И действительно, тотчас стало темно, и Амалия принялась устраивать себе ложе где-то на полу, очевидно неподалеку от родительской кровати.
— Что это за молодой человек, про которого она говорила? — спросил К.
— Не знаю, — отвечала Ольга. — Может, Брунсвик, хотя на него не очень похоже, а может, еще кто. Ее не так-то просто понять, никогда не знаешь, всерьез она говорит или с иронией, по большей части всерьез, а звучит все равно как будто с иронией.

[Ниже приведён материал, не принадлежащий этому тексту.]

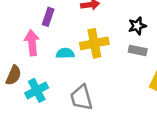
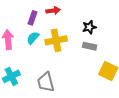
purple rectangle: (48, 17) -> (33, 18), moved
cyan semicircle: (65, 53) -> (33, 38), moved, turned -48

— Да брось ты ее слова и тон толковать! — воскликнул К. — Как ты вообще попала в такую от нее зависимость? До вашего несчастья тоже так было? Или только потом завелось? И неужто у тебя никогда не возникает желания от нее не зависеть? Или есть для такой зависимости какие-то разумные основания? Ведь это она младшая, она должна слушаться. Это она, по своей ли вине, безвинно ли, навлекла на ваш дом беду. И вместо того чтобы каждый день каждого из вас сызнова о прощении молить, она задирает нос выше всех, ни о чем не заботится, ну, разве что о родителях немного, да и то словно одолжение кому делает, ни во что, как сама изволит выражаться, не желает быть посвященной, а когда в виде исключения удостаивает вас разговором, то говорит «по большей части всерьез, хотя звучит все равно как будто с иронией». Или, может, она красотой своей, о которой ты иногда упоминаешь, всех вас поработила? Ну так вы все трое очень похожи, однако от вас, остальных двоих, она как раз скорее невыгодно отличается, меня, когда я ее впервые увидел, сразу ее тупой и угрюмый взгляд отпугнул. И потом, она хоть и младшая из вас, но по внешности этого никак не скажешь, у нее скорее внешность женщин без возраста — такие почти не стареют, зато и молодыми, по сути, не были никогда. Ты каждый день ее видишь, пригляделась и просто не замечаешь, какое жесткое у нее лицо, будто неживое. Поэтому и благосклонность к ней Сортини я, по здравом размышлении, тоже особо всерьез принять не могу, может, он этим письмом ее только покарать хотел, а не к себе вызвать.